Exercise:
Keep to the lines from the one with "26 Tháng 10, 2020" through the end of the data, and write them out exactly.

Information shown:
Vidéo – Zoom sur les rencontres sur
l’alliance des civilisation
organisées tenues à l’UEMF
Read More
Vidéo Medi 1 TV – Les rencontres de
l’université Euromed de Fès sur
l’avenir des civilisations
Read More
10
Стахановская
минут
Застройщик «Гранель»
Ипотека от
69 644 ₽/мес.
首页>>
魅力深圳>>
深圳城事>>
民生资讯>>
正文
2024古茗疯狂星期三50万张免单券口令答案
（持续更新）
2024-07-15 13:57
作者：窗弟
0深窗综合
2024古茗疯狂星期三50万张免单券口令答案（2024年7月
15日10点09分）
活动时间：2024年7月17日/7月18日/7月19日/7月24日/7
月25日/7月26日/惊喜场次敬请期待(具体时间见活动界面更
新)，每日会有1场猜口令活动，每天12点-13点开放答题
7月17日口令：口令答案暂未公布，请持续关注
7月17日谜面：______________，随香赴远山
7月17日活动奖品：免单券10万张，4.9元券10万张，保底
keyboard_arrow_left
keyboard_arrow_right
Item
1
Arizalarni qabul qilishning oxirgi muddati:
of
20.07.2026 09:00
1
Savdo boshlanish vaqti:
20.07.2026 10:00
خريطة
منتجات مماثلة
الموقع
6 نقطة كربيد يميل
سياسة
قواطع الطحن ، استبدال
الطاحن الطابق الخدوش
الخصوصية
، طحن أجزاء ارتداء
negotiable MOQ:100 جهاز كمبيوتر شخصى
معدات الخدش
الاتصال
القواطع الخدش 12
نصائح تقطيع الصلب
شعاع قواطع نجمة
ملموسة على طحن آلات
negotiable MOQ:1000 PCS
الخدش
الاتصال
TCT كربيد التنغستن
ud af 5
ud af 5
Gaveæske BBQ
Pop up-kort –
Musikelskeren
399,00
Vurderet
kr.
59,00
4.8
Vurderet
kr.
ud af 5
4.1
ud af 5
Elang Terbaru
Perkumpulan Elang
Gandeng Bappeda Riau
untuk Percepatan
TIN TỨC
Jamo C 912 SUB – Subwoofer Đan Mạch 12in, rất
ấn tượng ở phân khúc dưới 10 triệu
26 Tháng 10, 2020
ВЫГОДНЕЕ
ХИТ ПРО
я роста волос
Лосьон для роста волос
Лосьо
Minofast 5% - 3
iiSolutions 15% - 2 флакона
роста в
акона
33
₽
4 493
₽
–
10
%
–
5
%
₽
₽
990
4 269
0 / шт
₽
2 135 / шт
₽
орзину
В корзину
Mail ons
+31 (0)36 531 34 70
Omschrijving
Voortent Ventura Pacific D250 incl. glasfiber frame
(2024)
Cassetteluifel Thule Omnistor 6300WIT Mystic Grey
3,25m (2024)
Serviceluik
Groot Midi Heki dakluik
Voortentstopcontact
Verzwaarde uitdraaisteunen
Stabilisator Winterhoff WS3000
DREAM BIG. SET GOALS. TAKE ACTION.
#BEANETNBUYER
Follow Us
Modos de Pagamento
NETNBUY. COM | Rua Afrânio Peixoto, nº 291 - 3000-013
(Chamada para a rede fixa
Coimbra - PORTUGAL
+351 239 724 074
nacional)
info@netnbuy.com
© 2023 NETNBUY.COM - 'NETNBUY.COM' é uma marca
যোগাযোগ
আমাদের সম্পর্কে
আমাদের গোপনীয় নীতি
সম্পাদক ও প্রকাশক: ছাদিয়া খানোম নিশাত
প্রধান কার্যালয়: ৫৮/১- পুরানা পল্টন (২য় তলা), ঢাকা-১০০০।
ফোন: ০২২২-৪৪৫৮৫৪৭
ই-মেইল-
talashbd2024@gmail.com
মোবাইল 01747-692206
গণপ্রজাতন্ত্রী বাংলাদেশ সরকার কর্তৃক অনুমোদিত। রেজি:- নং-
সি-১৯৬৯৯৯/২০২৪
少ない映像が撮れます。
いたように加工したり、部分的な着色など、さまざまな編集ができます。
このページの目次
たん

Answer area:
26 Tháng 10, 2020
ВЫГОДНЕЕ
ХИТ ПРО
я роста волос
Лосьон для роста волос
Лосьо
Minofast 5% - 3
iiSolutions 15% - 2 флакона
роста в
акона
33
₽
4 493
₽
–
10
%
–
5
%
₽
₽
990
4 269
0 / шт
₽
2 135 / шт
₽
орзину
В корзину
Mail ons
+31 (0)36 531 34 70
Omschrijving
Voortent Ventura Pacific D250 incl. glasfiber frame
(2024)
Cassetteluifel Thule Omnistor 6300WIT Mystic Grey
3,25m (2024)
Serviceluik
Groot Midi Heki dakluik
Voortentstopcontact
Verzwaarde uitdraaisteunen
Stabilisator Winterhoff WS3000
DREAM BIG. SET GOALS. TAKE ACTION.
#BEANETNBUYER
Follow Us
Modos de Pagamento
NETNBUY. COM | Rua Afrânio Peixoto, nº 291 - 3000-013
(Chamada para a rede fixa
Coimbra - PORTUGAL
+351 239 724 074
nacional)
info@netnbuy.com
© 2023 NETNBUY.COM - 'NETNBUY.COM' é uma marca
যোগাযোগ
আমাদের সম্পর্কে
আমাদের গোপনীয় নীতি
সম্পাদক ও প্রকাশক: ছাদিয়া খানোম নিশাত
প্রধান কার্যালয়: ৫৮/১- পুরানা পল্টন (২য় তলা), ঢাকা-১০০০।
ফোন: ০২২২-৪৪৫৮৫৪৭
ই-মেইল-
talashbd2024@gmail.com
মোবাইল 01747-692206
গণপ্রজাতন্ত্রী বাংলাদেশ সরকার কর্তৃক অনুমোদিত। রেজি:- নং-
সি-১৯৬৯৯৯/২০২৪
少ない映像が撮れます。
いたように加工したり、部分的な着色など、さまざまな編集ができます。
このページの目次
たん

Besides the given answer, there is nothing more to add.